Erstellt am 02. Dezember 2015, 05:33

von Markus Zauner

Das plant die Stadt im kommenden Jahr. Budgetvorschau / Rathaussanierung ist 2016 mit 1,3 Millionen Euro teuerstes außerordentliches Projekt. Sportplatz soll Flutlicht erhalten.
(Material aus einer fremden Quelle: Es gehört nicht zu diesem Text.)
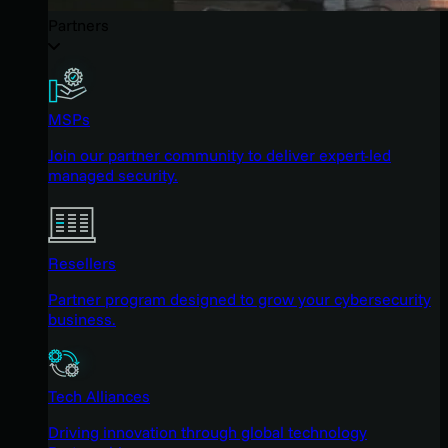
Partners
MSPs
Join our partner community to deliver expert-led
managed security.
Resellers
Partner program designed to grow your cybersecurity
business.
Tech Alliances
Driving innovation through global technology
LILIENFELD / 

Der beauftragte Architekt Martin Bachner, Vizebürgermeister Wolfgang Labenbacher, Bürgermeister Herbert Schrittwieser, Jury-Vorsitzender Architekt Richard Zeitlhuber, Bauamtsleiterin Christiane Rauscher, Stadtamtsdirektor Franz Rametsteiner und Stadträtin Elfriede Ressl (v. l.) präsentieren die geplanten Prefa-Falzplatten für den Rathaus-Zubau  |  NOEN, zVg

,,Eine sparsame und vorausschauende Gemeindeverwaltung wird auch in Zukunft den Ton angeben. Daraus resultiert, dass es 2016 möglich ist, in vielen Bereichen außerordentliche Projekte umzusetzen und Entwicklungen für die Stadt zu betreiben“, hält Bürgermeister Herbert Schrittwieser zum Budget der Stadt für 2016 fest.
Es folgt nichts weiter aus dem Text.